Items are evicted when either quick list or full eviction runs - either removes expired items from the cache.
In addition, when you specify a desired total cache item limit, upon trying to add a new item, if at or over capacity, it will trim the existing items to make space. This will trim at least 5% of the cache, no less than 1 item and no more than 512 to ensure that the write is executed within reasonable latency.
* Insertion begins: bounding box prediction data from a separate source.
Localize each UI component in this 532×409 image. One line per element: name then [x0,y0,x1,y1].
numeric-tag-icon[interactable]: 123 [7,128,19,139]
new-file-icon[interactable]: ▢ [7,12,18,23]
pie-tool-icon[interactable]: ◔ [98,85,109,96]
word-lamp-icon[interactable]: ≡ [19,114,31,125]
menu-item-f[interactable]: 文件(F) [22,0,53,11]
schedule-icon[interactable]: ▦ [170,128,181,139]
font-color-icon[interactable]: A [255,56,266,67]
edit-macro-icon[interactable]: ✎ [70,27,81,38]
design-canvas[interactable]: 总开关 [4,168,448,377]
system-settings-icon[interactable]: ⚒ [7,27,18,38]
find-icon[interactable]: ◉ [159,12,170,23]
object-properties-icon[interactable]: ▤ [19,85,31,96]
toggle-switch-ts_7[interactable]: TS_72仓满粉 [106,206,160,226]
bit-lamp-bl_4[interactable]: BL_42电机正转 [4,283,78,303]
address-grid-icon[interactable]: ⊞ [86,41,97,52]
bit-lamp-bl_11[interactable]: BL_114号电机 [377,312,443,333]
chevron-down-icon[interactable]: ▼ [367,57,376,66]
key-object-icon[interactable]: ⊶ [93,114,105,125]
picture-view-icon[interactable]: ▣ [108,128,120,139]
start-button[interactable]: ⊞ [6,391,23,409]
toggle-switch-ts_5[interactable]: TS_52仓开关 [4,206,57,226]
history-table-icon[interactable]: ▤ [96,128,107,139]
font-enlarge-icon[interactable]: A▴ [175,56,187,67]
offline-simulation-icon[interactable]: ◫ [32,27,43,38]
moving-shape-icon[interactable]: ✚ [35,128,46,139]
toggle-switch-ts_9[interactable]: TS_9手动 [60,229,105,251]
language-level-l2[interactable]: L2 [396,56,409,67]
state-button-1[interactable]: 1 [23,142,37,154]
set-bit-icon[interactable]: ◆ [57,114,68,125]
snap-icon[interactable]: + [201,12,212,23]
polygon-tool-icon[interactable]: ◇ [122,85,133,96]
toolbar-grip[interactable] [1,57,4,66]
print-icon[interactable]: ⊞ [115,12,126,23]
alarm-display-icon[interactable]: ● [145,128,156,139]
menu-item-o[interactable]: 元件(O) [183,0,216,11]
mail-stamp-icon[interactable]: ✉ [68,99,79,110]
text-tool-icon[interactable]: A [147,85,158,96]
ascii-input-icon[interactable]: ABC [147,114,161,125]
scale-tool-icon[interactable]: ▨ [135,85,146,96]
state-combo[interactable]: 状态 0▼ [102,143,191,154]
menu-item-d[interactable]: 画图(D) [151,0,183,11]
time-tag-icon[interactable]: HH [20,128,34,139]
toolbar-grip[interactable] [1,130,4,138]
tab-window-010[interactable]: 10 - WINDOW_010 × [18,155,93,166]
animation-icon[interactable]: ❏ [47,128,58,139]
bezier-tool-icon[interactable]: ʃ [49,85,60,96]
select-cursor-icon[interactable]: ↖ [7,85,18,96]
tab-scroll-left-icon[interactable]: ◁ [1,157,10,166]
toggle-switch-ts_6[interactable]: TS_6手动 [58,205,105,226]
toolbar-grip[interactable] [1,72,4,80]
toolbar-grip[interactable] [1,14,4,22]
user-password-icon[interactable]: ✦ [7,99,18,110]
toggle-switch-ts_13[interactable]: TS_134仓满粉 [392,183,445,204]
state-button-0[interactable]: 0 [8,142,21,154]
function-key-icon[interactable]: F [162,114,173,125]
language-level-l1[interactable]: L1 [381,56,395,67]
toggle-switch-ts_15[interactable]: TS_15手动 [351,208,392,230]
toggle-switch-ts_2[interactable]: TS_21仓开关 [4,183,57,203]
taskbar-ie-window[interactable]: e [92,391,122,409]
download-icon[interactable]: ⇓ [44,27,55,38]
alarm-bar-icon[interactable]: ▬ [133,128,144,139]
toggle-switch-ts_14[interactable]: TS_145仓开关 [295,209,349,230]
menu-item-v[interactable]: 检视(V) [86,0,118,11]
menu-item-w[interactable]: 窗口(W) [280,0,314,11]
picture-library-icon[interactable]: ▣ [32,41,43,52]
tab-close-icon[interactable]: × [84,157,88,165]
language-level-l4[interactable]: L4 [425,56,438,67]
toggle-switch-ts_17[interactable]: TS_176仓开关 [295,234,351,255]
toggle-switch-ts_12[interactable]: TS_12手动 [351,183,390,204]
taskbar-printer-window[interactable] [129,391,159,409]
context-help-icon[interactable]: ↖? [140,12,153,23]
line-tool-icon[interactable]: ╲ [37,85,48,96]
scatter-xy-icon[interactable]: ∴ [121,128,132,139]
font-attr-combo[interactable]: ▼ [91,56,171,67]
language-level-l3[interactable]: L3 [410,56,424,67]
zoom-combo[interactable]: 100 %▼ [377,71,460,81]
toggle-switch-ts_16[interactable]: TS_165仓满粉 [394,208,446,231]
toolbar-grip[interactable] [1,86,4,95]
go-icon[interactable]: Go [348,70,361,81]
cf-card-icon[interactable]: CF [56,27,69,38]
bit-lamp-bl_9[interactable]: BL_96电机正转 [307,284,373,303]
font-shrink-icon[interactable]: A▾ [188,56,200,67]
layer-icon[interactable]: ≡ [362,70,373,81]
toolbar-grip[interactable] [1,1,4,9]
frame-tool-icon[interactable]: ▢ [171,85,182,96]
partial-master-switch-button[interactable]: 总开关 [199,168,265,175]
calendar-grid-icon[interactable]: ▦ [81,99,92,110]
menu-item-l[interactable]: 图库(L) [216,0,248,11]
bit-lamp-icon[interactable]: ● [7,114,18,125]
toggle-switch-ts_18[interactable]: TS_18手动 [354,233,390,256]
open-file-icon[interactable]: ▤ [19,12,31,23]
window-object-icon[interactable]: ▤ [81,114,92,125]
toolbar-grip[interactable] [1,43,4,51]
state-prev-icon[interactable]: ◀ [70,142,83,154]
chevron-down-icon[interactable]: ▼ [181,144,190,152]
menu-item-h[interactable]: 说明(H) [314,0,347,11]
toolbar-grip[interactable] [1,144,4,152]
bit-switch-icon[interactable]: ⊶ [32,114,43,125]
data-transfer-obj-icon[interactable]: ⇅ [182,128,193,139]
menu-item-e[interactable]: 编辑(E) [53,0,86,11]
https://github.com/neon-sunset/fast-cache/blob/main/src/FastCache.Cached/CacheManager.cs#L132-L164
Keep in mind that the following code may not perform as expected:
https://github.com/Flow-Launcher/Flow.Launcher/blob/106760ca66f25a8556658f0d8681fa48bdd4f631/Flow.Launcher.Infrastructure/Image/ImageCache.cs#L8
set
{
if (Cached<ImageUsage>.TryGet((path, isFullImage), out var cached))
{
cached.Value.imageSource = value;
cached.Value.usage++;
}
Cached<ImageUsage>.Save((path, isFullImage), new ImageUsage(0, value), TimeSpan.MaxValue,
MaxCached);
}
The cache item is being unconditionally overwritten by .Save
call. I assume the intended logic looks as follows:
if (Cached<ImageUsage>.TryGet((path, isFullImage), out var cached))
{
cached.Value.imageSource = value;
Interlocked.Increment(ref cached.Value.usage);
return;
}
return cached.Save(
new ImageUsage(0, value),
TimeSpan.MaxValue,
MaxCached);
The purpose is not 100% clear to me and you may want to double-check how the cache is used in this case.
You may also want to use Interlocked
to increment the usage count in getter too, as it is otherwise not thread-safe increment (because addition operation works as read-modify-write, so two concurrent increments may overwrite each other otherwise). If the usage count only serves the estimation purpose, then you may ignore this.
There also seem to be quite a few unneeded transient allocations in ImageLoader
. FastCache
has CachedRange<V>
that can consume IEnumerable<(string, bool), ImageUsage>
directly.
Overall, I'm not sure if FastCache
is the right tool for the given use-case. ImageCache
hides the fact that it is static (multiple instances of ImageCache
will observe the same static instance of Cached<(string, bool), ImageUsage>
, and FastCache
is definitely an overkill for just 150 items - it was written for lean but highly loaded microservices with a degree of global mutable state. For more complex lifetime and eviction policies as well as hit tracking, there are other cache libraries. The difference in a desktop application will be within noise for the given item count.
The launcher does look nice though 😀
Thanks for the wonderful reply. I am sorry for the late response as I miss this message. I will double check about the code I wrote.
On the other hand, I agree with you that it is a totally overkill to use FastCache
and I think we should migrate to a library which can support a more complex eviction policy (like lfu).
I think the eviction policy of FastCache
depends on the enumerator. However, that seems to consistently evict most recently inserted item (maybe because our limit is small). I do feel like cache hit rate is an important metric a good cache library beyond speed.